::: Listed records :::

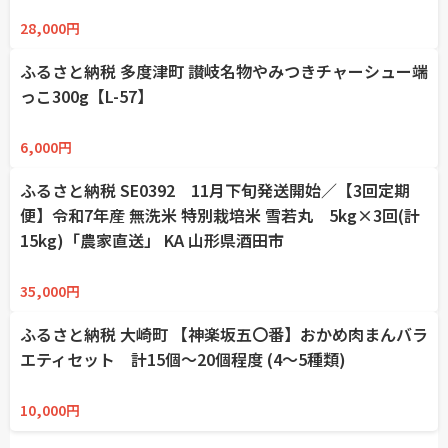
☆
☆
☆
☆
☆
28,000円
ふるさと納税 多度津町 讃岐名物やみつきチャーシュー端
っこ300g【L-57】
☆
☆
☆
☆
☆
6,000円
ふるさと納税 SE0392 11月下旬発送開始／【3回定期
便】令和7年産 無洗米 特別栽培米 雪若丸 5kg×3回(計
15kg)「農家直送」 KA 山形県酒田市
☆
☆
☆
☆
☆
35,000円
ふるさと納税 大崎町 【神楽坂五〇番】おかめ肉まんバラ
エティセット 計15個〜20個程度 (4〜5種類)
☆
☆
☆
☆
☆
10,000円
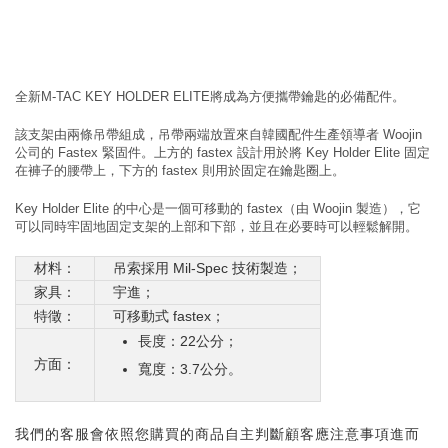
全新M-TAC KEY HOLDER ELITE將成為方便攜帶鑰匙的必備配件。
該支架由兩條吊帶組成，吊帶兩端放置來自韓國配件生產領導者 Woojin
公司的 Fastex 緊固件。上方的 fastex 設計用於將 Key Holder Elite 固定
在褲子的腰帶上，下方的 fastex 則用於固定在鑰匙圈上。
Key Holder Elite 的中心是一個可移動的 fastex（由 Woojin 製造），它
可以同時牢固地固定支架的上部和下部，並且在必要時可以輕鬆解開。
材料：
吊索採用 Mil-Spec 技術製造；
家具：
宇進；
特徵：
可移動式 fastex；
長度：22公分；
方面：
寬度：3.7公分。
我們的客服會依照您購買的商品自主判斷顧客應注意事項進而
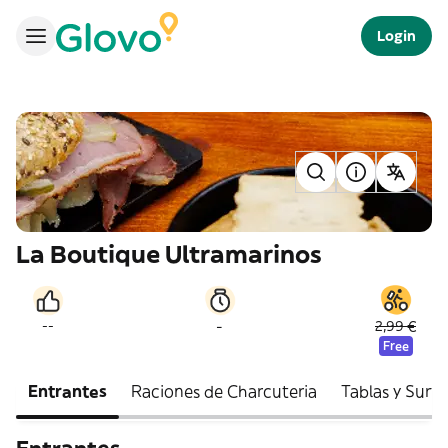
Login
La Boutique Ultramarinos
-
--
2,99 €
Free
Entrantes
Raciones de Charcuteria
Tablas y Surti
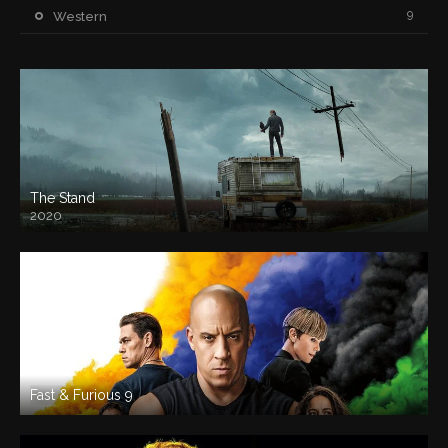
9
Western
The Stand
2020
Fast & Furious 9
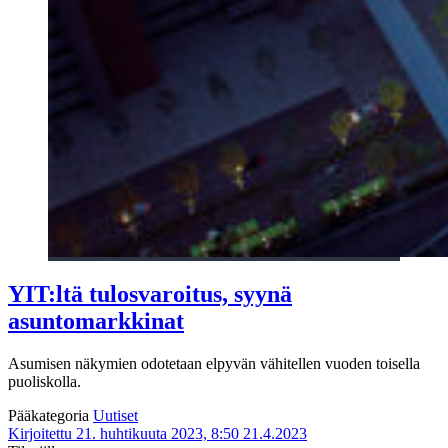
YIT:ltä tulosvaroitus, syynä
asuntomarkkinat
Asumisen näkymien odotetaan elpyvän vähitellen vuoden toisella
puoliskolla.
Pääkategoria
Uutiset
Kirjoitettu 21. huhtikuuta 2023, 8:50
21.4.2023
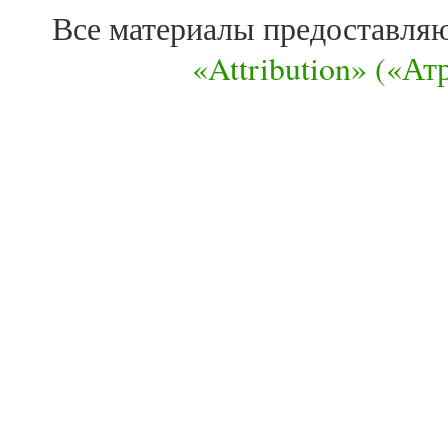
Все материалы предоставля
«Attribution» («А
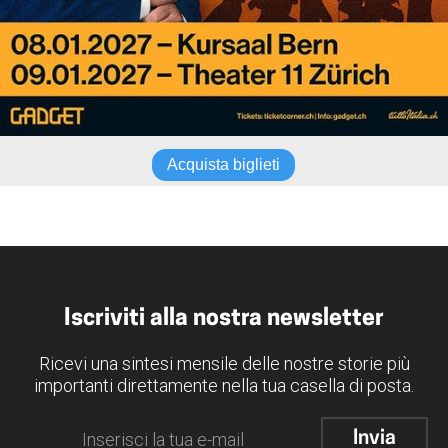
Acquista biglieti
Iscriviti alla nostra newsletter
Ricevi una sintesi mensile delle nostre storie più
importanti direttamente nella tua casella di posta.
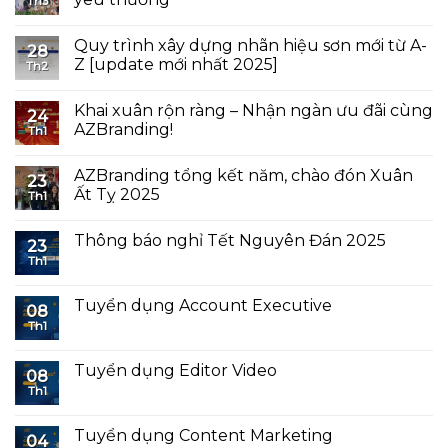
Th3
Quy trình xây dựng nhãn hiệu sơn mới từ A-
28
Z [update mới nhất 2025]
Th2
Khai xuân rộn ràng – Nhận ngàn ưu đãi cùng
24
AZBranding!
Th1
AZBranding tổng kết năm, chào đón Xuân
23
Ất Tỵ 2025
Th1
Thông báo nghỉ Tết Nguyên Đán 2025
23
Th1
Tuyển dụng Account Executive
08
Th1
Tuyển dụng Editor Video
08
Th1
Tuyển dụng Content Marketing
04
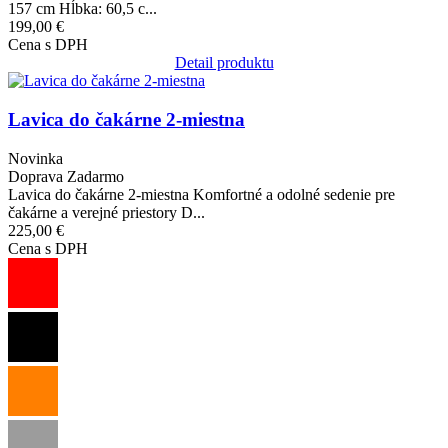
157 cm Hĺbka: 60,5 c...
199,00 €
Cena s DPH
Detail produktu
Obrázok
Lavica do čakárne 2-miestna
Novinka
Doprava Zadarmo
Lavica do čakárne 2-miestna Komfortné a odolné sedenie pre
čakárne a verejné priestory D...
225,00 €
Cena s DPH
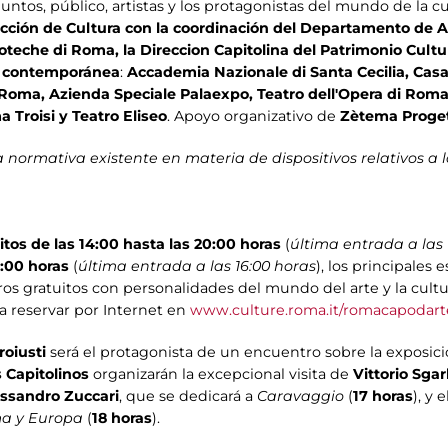
tos, público, artistas y los protagonistas del mundo de la cu
cción de Cultura con la coordinación del Departamento de A
ioteche di Roma, la Direccion Capitolina del Patrimonio Cultur
al contemporánea
:
Accademia Nazionale di Santa Cecilia, Ca
oma, Azienda Speciale Palaexpo, Teatro dell'Opera di Roma
Troisi y Teatro Eliseo
. Apoyo organizativo de
Zètema Proget
 normativa existente en materia de dispositivos relativos a 
tos de las 14:00 hasta las 20:00 horas
(
última entrada a las 
7:00 horas
(
última entrada a las 16:00 horas
), los principales 
s gratuitos con personalidades del mundo del arte y la cultu
a reservar por Internet en
www.culture.roma.it/romacapodart
roiusti
será el protagonista de un encuentro sobre la exposic
 Capitolinos
organizarán la excepcional visita de
Vittorio Sgar
ssandro Zuccari
, que se dedicará a
Caravaggio
(
17 horas
), y 
a y Europa
(
18 horas
).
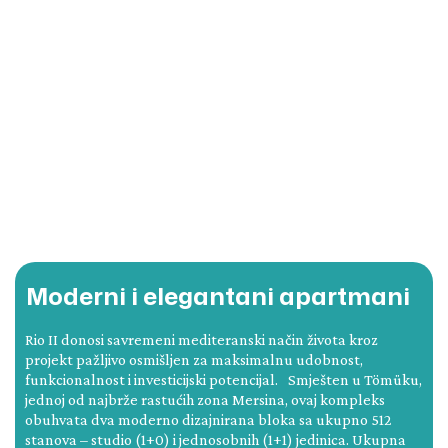
Moderni i elegantani apartmani
Rio II donosi savremeni mediteranski način života kroz
projekt pažljivo osmišljen za maksimalnu udobnost,
funkcionalnost i investicijski potencijal. Smješten u Tömüku,
jednoj od najbrže rastućih zona Mersina, ovaj kompleks
obuhvata dva moderno dizajnirana bloka sa ukupno 512
stanova – studio (1+0) i jednosobnih (1+1) jedinica. Ukupna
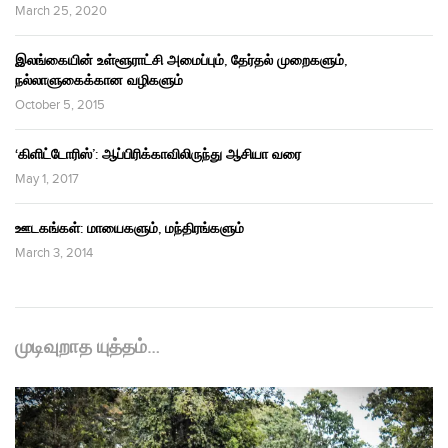
March 25, 2020
இலங்கையின் உள்ளூராட்சி அமைப்பும், தேர்தல் முறைகளும்,
நல்லாளுகைக்கான வழிகளும்
October 5, 2015
‘கிளிட்டோரிஸ்’: ஆப்பிரிக்காவிலிருந்து ஆசியா வரை
May 1, 2017
ஊடகங்கள்: மாயைகளும், மந்திரங்களும்
March 3, 2014
முடிவுறாத யுத்தம்…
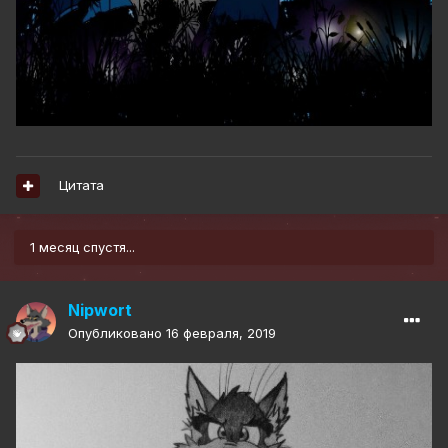
Цитата
1 месяц спустя...
Nipwort
Опубликовано
16 февраля, 2019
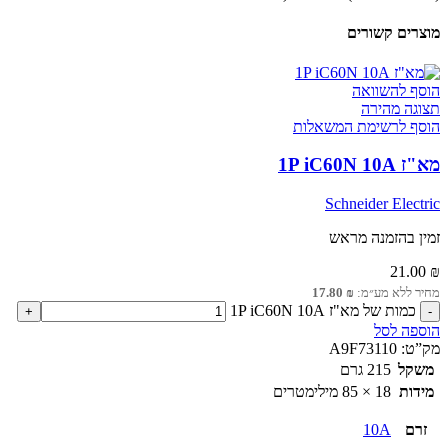
מוצרים קשורים
הוסף להשוואה
תצוגה מהירה
הוסף לרשימת המשאלות
מא"ז 1P iC60N 10A
Schneider Electric
זמין בהזמנה מראש
21.00
₪
מחיר ללא מע״מ:
₪
17.80
כמות של מא"ז 1P iC60N 10A
הוספה לסל
מק”ט:
A9F73110
משקל
215 גרם
מידות
18 × 85 מילימטרים
זרם
10A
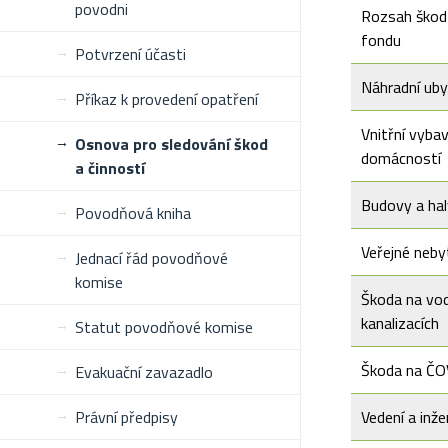
povodni
Rozsah škod
fondu
Potvrzení účasti
Náhradní uby
Příkaz k provedení opatření
Vnitřní vybav
Osnova pro sledování škod
domácností
a činností
Budovy a hal
Povodňová kniha
Veřejné neby
Jednací řád povodňové
komise
Škoda na vo
kanalizacích
Statut povodňové komise
Škoda na ČO
Evakuační zavazadlo
Právní předpisy
Vedení a inže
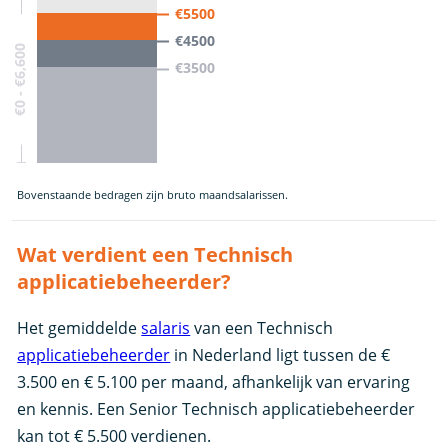
€5500
€4500
€0 - €6,600
€3500
Bovenstaande bedragen zijn bruto maandsalarissen.
Wat verdient een Technisch
applicatiebeheerder?
Het gemiddelde
salaris
van een Technisch
applicatiebeheerder
in Nederland ligt tussen de €
3.500 en € 5.100 per maand, afhankelijk van ervaring
en kennis. Een Senior Technisch applicatiebeheerder
kan tot € 5.500 verdienen.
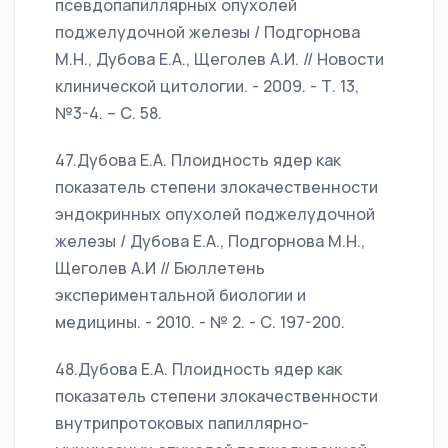
псевдопапиллярных опухолей
поджелудочной железы / Подгорнова
М.Н., Дубова Е.А., Щеголев А.И. // Новости
клинической цитологии. - 2009. - Т. 13,
№3-4. – С. 58.
47.Дубова Е.А. Плоидность ядер как
показатель степени злокачественности
эндокринных опухолей поджелудочной
железы / Дубова Е.А., Подгорнова М.Н.,
Щеголев А.И // Бюллетень
экспериментальной биологии и
медицины. - 2010. - № 2. - С. 197-200.
48.Дубова Е.А. Плоидность ядер как
показатель степени злокачественности
внутрипротоковых папиллярно-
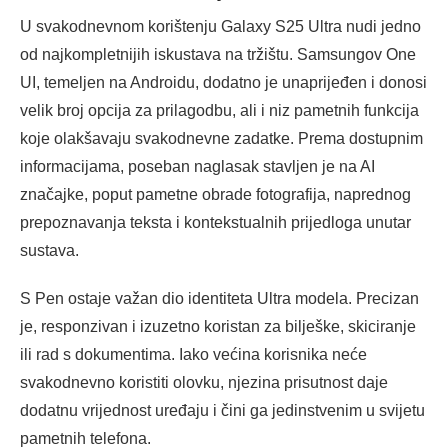
U svakodnevnom korištenju Galaxy S25 Ultra nudi jedno
od najkompletnijih iskustava na tržištu. Samsungov One
UI, temeljen na Androidu, dodatno je unaprijeđen i donosi
velik broj opcija za prilagodbu, ali i niz pametnih funkcija
koje olakšavaju svakodnevne zadatke. Prema dostupnim
informacijama, poseban naglasak stavljen je na AI
značajke, poput pametne obrade fotografija, naprednog
prepoznavanja teksta i kontekstualnih prijedloga unutar
sustava.
S Pen ostaje važan dio identiteta Ultra modela. Precizan
je, responzivan i izuzetno koristan za bilješke, skiciranje
ili rad s dokumentima. Iako većina korisnika neće
svakodnevno koristiti olovku, njezina prisutnost daje
dodatnu vrijednost uređaju i čini ga jedinstvenim u svijetu
pametnih telefona.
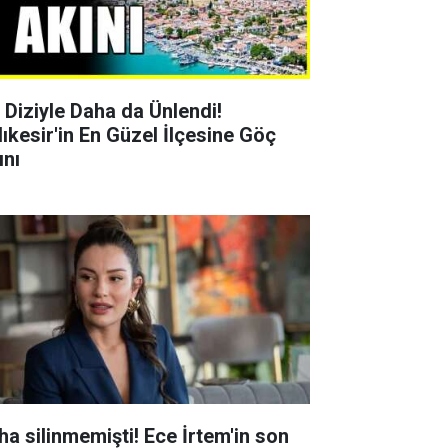
r Diziyle Daha da Ünlendi!
lıkesir'in En Güzel İlçesine Göç
ını
ha silinmemişti! Ece İrtem'in son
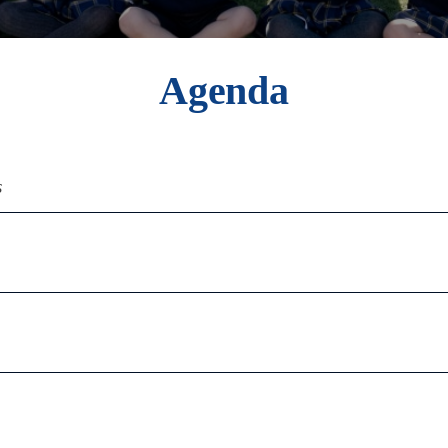
Agenda
s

:::

Directions for this task:
Output all of the data exactly. Skip the pictures.

Response area:
☆
☆
☆
☆
☆
28,000円
ふるさと納税 多度津町 讃岐名物やみつきチャーシュー端
っこ300g【L-57】
☆
☆
☆
☆
☆
6,000円
ふるさと納税 SE0392 11月下旬発送開始／【3回定期
便】令和7年産 無洗米 特別栽培米 雪若丸 5kg×3回(計
15kg)「農家直送」 KA 山形県酒田市
☆
☆
☆
☆
☆
35,000円
ふるさと納税 大崎町 【神楽坂五〇番】おかめ肉まんバラ
エティセット 計15個〜20個程度 (4〜5種類)
☆
☆
☆
☆
☆
10,000円
全新M-TAC KEY HOLDER ELITE將成為方便攜帶鑰匙的必備配件。
該支架由兩條吊帶組成，吊帶兩端放置來自韓國配件生產領導者 Woojin
公司的 Fastex 緊固件。上方的 fastex 設計用於將 Key Holder Elite 固定
在褲子的腰帶上，下方的 fastex 則用於固定在鑰匙圈上。
Key Holder Elite 的中心是一個可移動的 fastex（由 Woojin 製造），它
可以同時牢固地固定支架的上部和下部，並且在必要時可以輕鬆解開。
材料：
吊索採用 Mil-Spec 技術製造；
家具：
宇進；
特徵：
可移動式 fastex；
長度：22公分；
方面：
寬度：3.7公分。
我們的客服會依照您購買的商品自主判斷顧客應注意事項進而
Login
La Boutique Ultramarinos
-
--
2,99 €
Free
Entrantes
Raciones de Charcuteria
Tablas y Surti
9
Western
The Stand
2020
Fast & Furious 9
YIT:ltä tulosvaroitus, syynä
asuntomarkkinat
Asumisen näkymien odotetaan elpyvän vähitellen vuoden toisella
puoliskolla.
Pääkategoria
Uutiset
Kirjoitettu 21. huhtikuuta 2023, 8:50
21.4.2023
Все материалы предоставля
«Attribution» («А
Acquista biglieti
Iscriviti alla nostra newsletter
Ricevi una sintesi mensile delle nostre storie più
importanti direttamente nella tua casella di posta.
Th3
Quy trình xây dựng nhãn hiệu sơn mới từ A-
28
Z [update mới nhất 2025]
Th2
Khai xuân rộn ràng – Nhận ngàn ưu đãi cùng
24
AZBranding!
Th1
AZBranding tổng kết năm, chào đón Xuân
23
Ất Tỵ 2025
Th1
Thông báo nghỉ Tết Nguyên Đán 2025
23
Th1
Tuyển dụng Account Executive
08
Th1
Tuyển dụng Editor Video
08
Th1
Tuyển dụng Content Marketing
04
157 cm Hĺbka: 60,5 c...
199,00 €
Cena s DPH
Detail produktu
Obrázok
Lavica do čakárne 2-miestna
Novinka
Doprava Zadarmo
Lavica do čakárne 2-miestna Komfortné a odolné sedenie pre
čakárne a verejné priestory D...
225,00 €
Cena s DPH
tos, público, artistas y los protagonistas del mundo de la cu
cción de Cultura con la coordinación del Departamento de A
ioteche di Roma, la Direccion Capitolina del Patrimonio Cultur
al contemporánea
:
Accademia Nazionale di Santa Cecilia, Ca
oma, Azienda Speciale Palaexpo, Teatro dell'Opera di Roma
Troisi y Teatro Eliseo
. Apoyo organizativo de
Zètema Proget
 normativa existente en materia de dispositivos relativos a 
tos de las 14:00 hasta las 20:00 horas
(
última entrada a las 
7:00 horas
(
última entrada a las 16:00 horas
), los principales 
s gratuitos con personalidades del mundo del arte y la cultu
a reservar por Internet en
www.culture.roma.it/romacapodart
roiusti
será el protagonista de un encuentro sobre la exposic
 Capitolinos
organizarán la excepcional visita de
Vittorio Sgar
ssandro Zuccari
, que se dedicará a
Caravaggio
(
17 horas
), y 
a y Europa
(
18 horas
).
Moderni i elegantani apartmani
Rio II donosi savremeni mediteranski način života kroz
projekt pažljivo osmišljen za maksimalnu udobnost,
funkcionalnost i investicijski potencijal. Smješten u Tömüku,
jednoj od najbrže rastućih zona Mersina, ovaj kompleks
obuhvata dva moderno dizajnirana bloka sa ukupno 512
stanova – studio (1+0) i jednosobnih (1+1) jedinica. Ukupna
March 25, 2020
இலங்கையின் உள்ளூராட்சி அமைப்பும், தேர்தல் முறைகளும்,
நல்லாளுகைக்கான வழிகளும்
October 5, 2015
‘கிளிட்டோரிஸ்’: ஆப்பிரிக்காவிலிருந்து ஆசியா வரை
May 1, 2017
ஊடகங்கள்: மாயைகளும், மந்திரங்களும்
March 3, 2014
முடிவுறாத யுத்தம்…
Цитата
1 месяц спустя...
Nipwort
Опубликовано
16 февраля, 2019
מוצרים קשורים
הוסף להשוואה
תצוגה מהירה
הוסף לרשימת המשאלות
מא"ז 1P iC60N 10A
Schneider Electric
זמין בהזמנה מראש
21.00
₪
מחיר ללא מע״מ:
₪
17.80
כמות של מא"ז 1P iC60N 10A
הוספה לסל
מק”ט:
A9F73110
משקל
215 גרם
מידות
18 × 85 מילימטרים
זרם
10A
povodni
Rozsah škod
fondu
Potvrzení účasti
Náhradní uby
Příkaz k provedení opatření
Vnitřní vybav
Osnova pro sledování škod
domácností
a činností
Budovy a hal
Povodňová kniha
Veřejné neby
Jednací řád povodňové
komise
Škoda na vo
kanalizacích
Statut povodňové komise
Škoda na ČO
Evakuační zavazadlo
Právní předpisy
Vedení a inže
€5500
€4500
€0 - €6,600
€3500
Bovenstaande bedragen zijn bruto maandsalarissen.
Wat verdient een Technisch
applicatiebeheerder?
Het gemiddelde
salaris
van een Technisch
applicatiebeheerder
in Nederland ligt tussen de €
3.500 en € 5.100 per maand, afhankelijk van ervaring
en kennis. Een Senior Technisch applicatiebeheerder
kan tot € 5.500 verdienen.
псевдопапиллярных опухолей
поджелудочной железы / Подгорнова
М.Н., Дубова Е.А., Щеголев А.И. // Новости
клинической цитологии. - 2009. - Т. 13,
№3-4. – С. 58.
47.Дубова Е.А. Плоидность ядер как
показатель степени злокачественности
эндокринных опухолей поджелудочной
железы / Дубова Е.А., Подгорнова М.Н.,
Щеголев А.И // Бюллетень
экспериментальной биологии и
медицины. - 2010. - № 2. - С. 197-200.
48.Дубова Е.А. Плоидность ядер как
показатель степени злокачественности
внутрипротоковых папиллярно-
U svakodnevnom korištenju Galaxy S25 Ultra nudi jedno
od najkompletnijih iskustava na tržištu. Samsungov One
UI, temeljen na Androidu, dodatno je unaprijeđen i donosi
velik broj opcija za prilagodbu, ali i niz pametnih funkcija
koje olakšavaju svakodnevne zadatke. Prema dostupnim
informacijama, poseban naglasak stavljen je na AI
značajke, poput pametne obrade fotografija, naprednog
prepoznavanja teksta i kontekstualnih prijedloga unutar
sustava.
S Pen ostaje važan dio identiteta Ultra modela. Precizan
je, responzivan i izuzetno koristan za bilješke, skiciranje
ili rad s dokumentima. Iako većina korisnika neće
svakodnevno koristiti olovku, njezina prisutnost daje
dodatnu vrijednost uređaju i čini ga jedinstvenim u svijetu
pametnih telefona.
r Diziyle Daha da Ünlendi!
lıkesir'in En Güzel İlçesine Göç
ını
ha silinmemişti! Ece İrtem'in son
Agenda
s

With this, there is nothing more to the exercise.